Stop defaulting to one model. Your AI stack should be a toolkit, not a loyalty pledge.
Gary
Editor
I see developers do this constantly. Pick a model, get comfortable, route everything through it. Every planning session, every line of code, every UI component. That is leaving real money on the table.
Here is the methodology I have settled on.
Start in plan mode. Always. Before a single line of code I use Claude to think through the problem properly. A solid plan means I can hand the actual build to a cheaper model and trust it to execute. Sonnet 4.6 at $3/$15 per million tokens handles most planning tasks well. Save Opus for genuinely complex architecture work.
Gemini for UI and front-end. It has a genuine feel for aesthetics. Consistently produces cleaner UI work faster than anything else I have tried, at solid value.

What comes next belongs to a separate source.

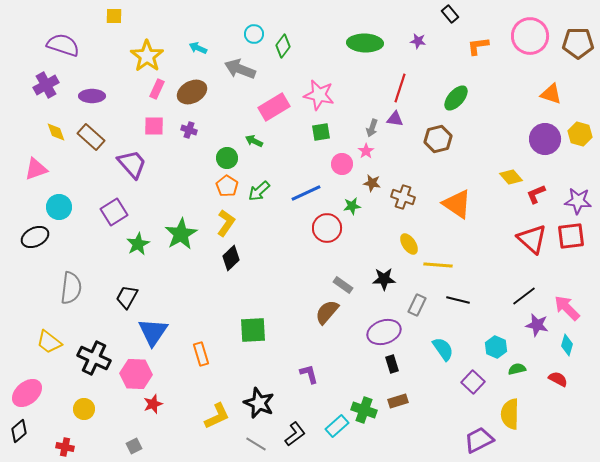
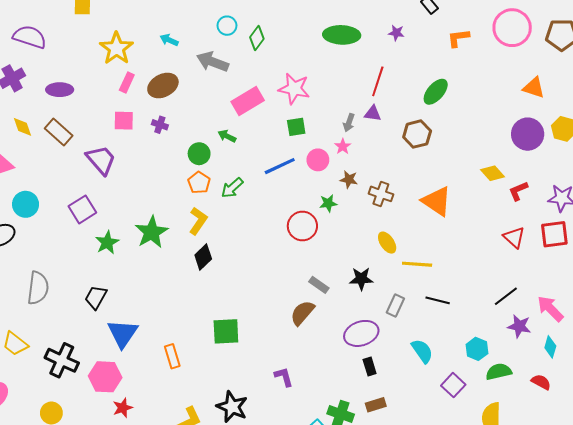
blue line: (306, 193) -> (280, 166), moved
red triangle: (532, 239) -> (514, 237), size x0.7
green semicircle: (517, 369) -> (499, 372), size x1.4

GPT-5.5 for backend challenges. Built for messy multi-part tasks where you need it to plan, use tools, check its own work, and keep going. Earns its place on hard multi-file problems, but at $5/$30 per million tokens I only reach for it when the problem actually warrants it.
Composer 2.5 as my everyday engine. Near Opus-level coding benchmarks at roughly one-tenth the token cost. Cursor-only, but for day-to-day implementation it is my default. A solid plan from Claude means Composer can execute without burning expensive tokens on reasoning it should not need to do.
Testing goes inside the loop, not onto the end. Test generation is part of every prompt. Write the tests alongside the code, run them in the same agent loop. Catching failures mid-session costs almost nothing. Catching them after three more features are built on top is a different story.
One to watch: Anthropic just released Fable 5, the first publicly available Mythos-class model. Too early for a firm verdict, but the benchmarks are turning heads.
Plan smart. Build cheap. Test continuously. Route the hard stuff to whoever handles it best.